Борда понимал: это реклама одиночества. Одиночества в шоколадной облатке.
— Мы не пожалели ни времени, ни сил на разработку надежного плана вашего отхода.
«Я им нужен только на один раз, — подумал Борда. — Меня отдадут на съедение волкам».
— А теперь, наверно, — сказал человек за ширмой, — стоит пробежаться еще раз по деталям — мы должны быть уверены, что ничего не упустили.
Глава 23
Величественный крестный ход, совершаемый в Лос-Ремедиосе ежегодно в первый день мая, служил поводом для определения общественного положения граждан, их места в иерархии; каждый заявлял о своем статусе на год. Человеку четко указывали его положение, отводя ему определенное место в процессии, а все остальные, кто смотрел на крестный ход со стороны, не имели вовсе никакого статуса. В течение двенадцати месяцев люди строили козни, пускали в ход все свои связи, метались от одного блока к другому в попытках приблизиться к голове процессии, но, поскольку интриговать приходилось осторожно и скрытно, заметные продвижения вперед случались редко. Четких критериев отбора не существовало. Во главе процессии обычно шествовали ультраконсерваторы с безупречной генеалогией, но были там и просто богачи. Дамы из сестринской общины Священного Терновника, которые шатались под тяжестью массивных подсвечников с незажженными свечами, занимали свое место за иконой лишь в том случае, если их положение было подкреплено хотя бы несколькими сотнями песо, лежавшими в банке. Если семья одной из этих женщин разорялась, то женщину рано или поздно перемещали назад и присоединяли к сестрам из общины Пяти Священных Ран, но при этом все же ставили впереди жены агента «Дженерал моторс», самого состоятельного человека Лос-Ремедиоса. Члены могущественных древних родов жили в целом скромно и непритязательно; люди, чьи предки приплыли из Испании вместе с Писарро[46] чтобы разграбить страну, раз в год в течение этих двух часов упивались славой, шествуя с поднятыми головами, в то время когда прочие преклоняли колена.

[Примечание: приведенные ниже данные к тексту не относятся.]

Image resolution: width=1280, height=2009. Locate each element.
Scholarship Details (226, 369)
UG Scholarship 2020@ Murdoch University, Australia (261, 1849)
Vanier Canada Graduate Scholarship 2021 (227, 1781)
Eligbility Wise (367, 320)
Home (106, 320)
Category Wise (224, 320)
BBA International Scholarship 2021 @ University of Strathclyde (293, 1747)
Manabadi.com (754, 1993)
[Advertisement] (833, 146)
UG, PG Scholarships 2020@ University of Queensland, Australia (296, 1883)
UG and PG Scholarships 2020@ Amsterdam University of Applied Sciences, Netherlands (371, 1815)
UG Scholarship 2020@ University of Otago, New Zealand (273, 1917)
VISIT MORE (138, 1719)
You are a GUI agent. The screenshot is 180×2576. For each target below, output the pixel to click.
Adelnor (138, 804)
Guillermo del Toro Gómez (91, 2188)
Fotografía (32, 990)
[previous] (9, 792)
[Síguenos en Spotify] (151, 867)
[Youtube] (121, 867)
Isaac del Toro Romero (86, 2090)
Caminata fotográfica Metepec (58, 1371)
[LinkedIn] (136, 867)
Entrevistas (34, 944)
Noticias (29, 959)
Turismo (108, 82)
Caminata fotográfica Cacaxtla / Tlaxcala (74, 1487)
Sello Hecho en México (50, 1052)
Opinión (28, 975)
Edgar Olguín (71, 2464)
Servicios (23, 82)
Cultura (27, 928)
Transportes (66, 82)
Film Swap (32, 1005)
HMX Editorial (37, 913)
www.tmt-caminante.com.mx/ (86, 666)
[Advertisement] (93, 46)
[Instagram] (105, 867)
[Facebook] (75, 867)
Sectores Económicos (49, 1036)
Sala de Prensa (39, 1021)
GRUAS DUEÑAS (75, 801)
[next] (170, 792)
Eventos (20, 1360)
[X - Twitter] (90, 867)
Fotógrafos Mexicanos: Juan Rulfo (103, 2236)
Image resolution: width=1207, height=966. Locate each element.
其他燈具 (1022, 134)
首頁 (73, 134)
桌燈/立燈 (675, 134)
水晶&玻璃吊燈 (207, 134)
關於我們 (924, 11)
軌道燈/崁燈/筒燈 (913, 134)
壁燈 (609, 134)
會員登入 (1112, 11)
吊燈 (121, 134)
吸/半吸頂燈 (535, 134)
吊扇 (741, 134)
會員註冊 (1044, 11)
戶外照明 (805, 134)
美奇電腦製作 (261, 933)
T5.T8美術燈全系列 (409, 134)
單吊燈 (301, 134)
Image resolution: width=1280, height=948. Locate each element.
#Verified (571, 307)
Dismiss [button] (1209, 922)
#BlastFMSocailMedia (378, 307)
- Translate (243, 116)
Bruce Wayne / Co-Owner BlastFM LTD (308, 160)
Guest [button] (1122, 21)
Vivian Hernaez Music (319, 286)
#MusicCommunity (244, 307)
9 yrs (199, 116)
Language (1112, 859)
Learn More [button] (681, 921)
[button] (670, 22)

В этот день всех охватывала напускная удаль, по традиции люди чуть ли не с религиозным фанатизмом отдавали себя во власть случая. Раз в году, первого мая, каждый становился игроком. Важные спорные вопросы решались раз и навсегда при помощи монетки, женщины раскладывали пасьянс, чтобы узнать, стоит ли уйти от мужа или завести любовника, мужчины вовсю играли на фондовой бирже. В барах, когда приходила пора расплачиваться, случаи решал, как платить — вдвое больше, чем положено, или ничего.
Только в этот день на рыночной площади разрешалось ставить лотки со сладостями — дети могли выиграть сладости, играя в кости.
Это был день Святой Девы Лос-Ремедиоса — румяной рябоватой куклы в пелеринке, украшенной драгоценными камнями; Святая Дева совершала короткое путешествие по улицам, а истеричная толпа видела в ней западное подобие Шивы, бога сотворения и смерти. А еще это был день губернатора — чернь судила о губернаторе по тому, как он совершал обряд; в этот день все могли увидеть его, когда он шел в одиночестве, непосредственно за паланкином с Девой, чуть впереди своего помощника и старшего члена кабинета.
Философ Мигель де Гонгора, предшественник Лопеса по губернаторскому креслу, заметил как-то, что по своей организации, по чувствам, которые она пробуждала, церемония напоминала корриду; в роли матадора выступал губернатор, а мнение толпы о нем определялось его стилем и техникой исполнения обряда. Де Гонгора писал в своих мемуарах, что жители Лос-Ремедиоса готовы терпеть тиранию губернатора, если в этот день он оправдал их надежды.